A word-for-word copy of all entries is required, without images.

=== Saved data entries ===
------------------------------------------------

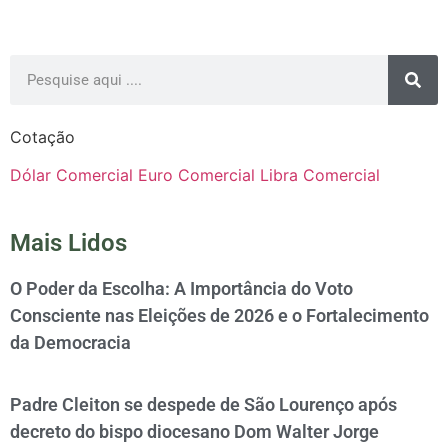
Cotação
Dólar Comercial
Euro Comercial
Libra Comercial
Mais Lidos
O Poder da Escolha: A Importância do Voto
Consciente nas Eleições de 2026 e o Fortalecimento
da Democracia
Padre Cleiton se despede de São Lourenço após
decreto do bispo diocesano Dom Walter Jorge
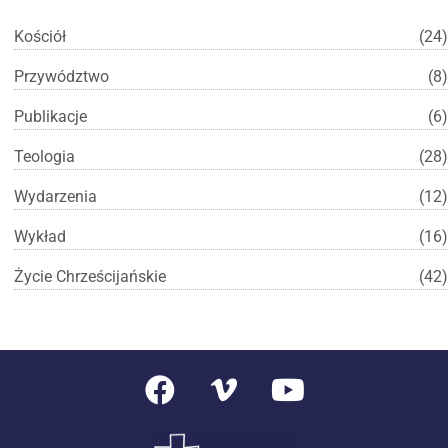
Kościół
(24)
Przywództwo
(8)
Publikacje
(6)
Teologia
(28)
Wydarzenia
(12)
Wykład
(16)
Życie Chrześcijańskie
(42)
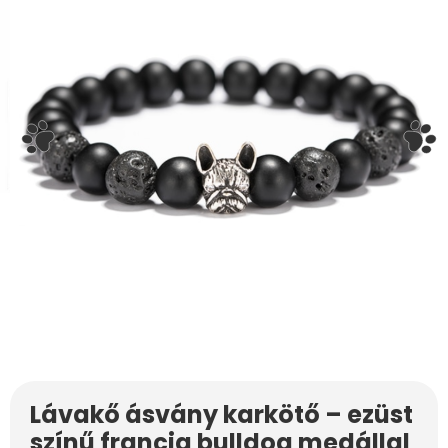
Lávakő ásvány karkötő – ezüst
színű francia bulldog medállal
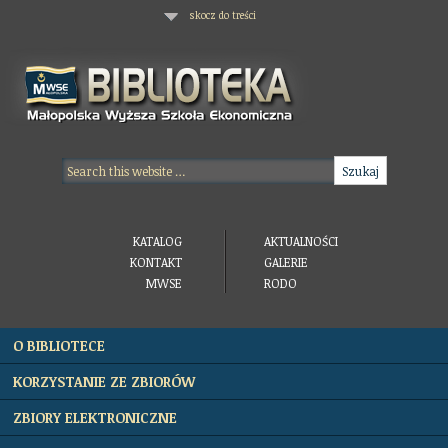
skocz do treści
KATALOG
AKTUALNOŚCI
KONTAKT
GALERIE
MWSE
RODO
O BIBLIOTECE
KORZYSTANIE ZE ZBIORÓW
ZBIORY ELEKTRONICZNE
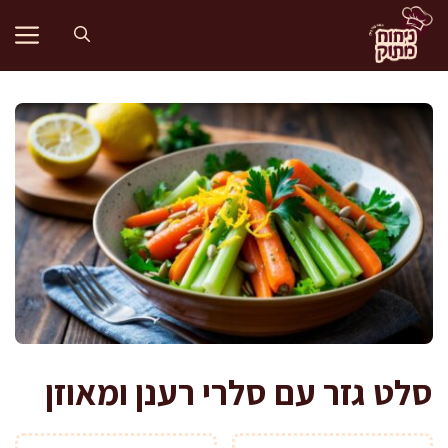
דלג
תוכן
סלט גזר עם סלרי רענן ומאוזן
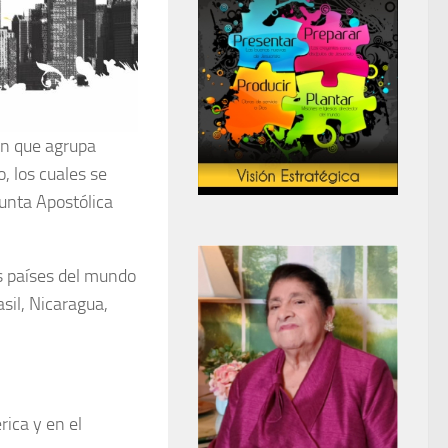
ón que agrupa
, los cuales se
Junta Apostólica
os países del mundo
sil, Nicaragua,
rica y en el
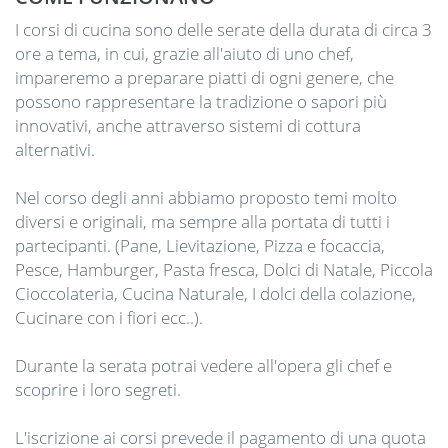
I corsi di cucina sono delle serate della durata di circa 3
ore a tema, in cui, grazie all'aiuto di uno chef,
impareremo a preparare piatti di ogni genere, che
possono rappresentare la tradizione o sapori più
innovativi, anche attraverso sistemi di cottura
alternativi.
Nel corso degli anni abbiamo proposto temi molto
diversi e originali, ma sempre alla portata di tutti i
partecipanti. (Pane, Lievitazione, Pizza e focaccia,
Pesce, Hamburger, Pasta fresca, Dolci di Natale, Piccola
Cioccolateria, Cucina Naturale, I dolci della colazione,
Cucinare con i fiori ecc..).
Durante la serata potrai vedere all'opera gli chef e
scoprire i loro segreti.
L'iscrizione ai corsi prevede il pagamento di una quota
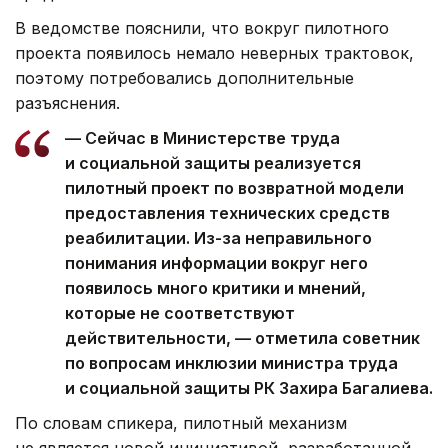
В ведомстве пояснили, что вокруг пилотного
проекта появилось немало неверных трактовок,
поэтому потребовались дополнительные
разъяснения.
— Сейчас в Министерстве труда
и социальной защиты реализуется
пилотный проект по возвратной модели
предоставления технических средств
реабилитации. Из-за неправильного
понимания информации вокруг него
появилось много критики и мнений,
которые не соответствуют
действительности, — отметила советник
по вопросам инклюзии министра труда
и социальной защиты РК Захира Багалиева.
По словам спикера, пилотный механизм
не является новой инициативой, разработанной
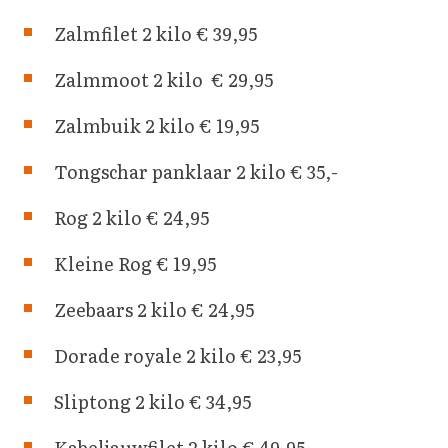
Contact
Zalmfilet 2 kilo € 39,95
Zalmmoot 2 kilo € 29,95
Zalmbuik 2 kilo € 19,95
Tongschar panklaar 2 kilo € 35,-
Rog 2 kilo € 24,95
Kleine Rog € 19,95
Zeebaars 2 kilo € 24,95
Dorade royale 2 kilo € 23,95
Sliptong 2 kilo € 34,95
Kabeljauwfilet 2 kilo € 49,95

------------------------------------------------

=== COMPLETED TASK ===
Cotação
Dólar Comercial
Euro Comercial
Libra Comercial
Mais Lidos
O Poder da Escolha: A Importância do Voto
Consciente nas Eleições de 2026 e o Fortalecimento
da Democracia
Padre Cleiton se despede de São Lourenço após
decreto do bispo diocesano Dom Walter Jorge
Kościół
(24)
Przywództwo
(8)
Publikacje
(6)
Teologia
(28)
Wydarzenia
(12)
Wykład
(16)
Życie Chrześcijańskie
(42)
Lávakő ásvány karkötő – ezüst
színű francia bulldog medállal
skocz do treści
KATALOG
AKTUALNOŚCI
KONTAKT
GALERIE
MWSE
RODO
O BIBLIOTECE
KORZYSTANIE ZE ZBIORÓW
ZBIORY ELEKTRONICZNE
דלג
תוכן
סלט גזר עם סלרי רענן ומאוזן
ón que agrupa
, los cuales se
Junta Apostólica
os países del mundo
sil, Nicaragua,
rica y en el
I corsi di cucina sono delle serate della durata di circa 3
ore a tema, in cui, grazie all'aiuto di uno chef,
impareremo a preparare piatti di ogni genere, che
possono rappresentare la tradizione o sapori più
innovativi, anche attraverso sistemi di cottura
alternativi.
Nel corso degli anni abbiamo proposto temi molto
diversi e originali, ma sempre alla portata di tutti i
partecipanti. (Pane, Lievitazione, Pizza e focaccia,
Pesce, Hamburger, Pasta fresca, Dolci di Natale, Piccola
Cioccolateria, Cucina Naturale, I dolci della colazione,
Cucinare con i fiori ecc..).
Durante la serata potrai vedere all'opera gli chef e
scoprire i loro segreti.
L'iscrizione ai corsi prevede il pagamento di una quota
В ведомстве пояснили, что вокруг пилотного
проекта появилось немало неверных трактовок,
поэтому потребовались дополнительные
разъяснения.
— Сейчас в Министерстве труда
и социальной защиты реализуется
пилотный проект по возвратной модели
предоставления технических средств
реабилитации. Из-за неправильного
понимания информации вокруг него
появилось много критики и мнений,
которые не соответствуют
действительности, — отметила советник
по вопросам инклюзии министра труда
и социальной защиты РК Захира Багалиева.
По словам спикера, пилотный механизм
не является новой инициативой, разработанной
Contact
Zalmfilet 2 kilo € 39,95
Zalmmoot 2 kilo € 29,95
Zalmbuik 2 kilo € 19,95
Tongschar panklaar 2 kilo € 35,-
Rog 2 kilo € 24,95
Kleine Rog € 19,95
Zeebaars 2 kilo € 24,95
Dorade royale 2 kilo € 23,95
Sliptong 2 kilo € 34,95
Kabeljauwfilet 2 kilo € 49,95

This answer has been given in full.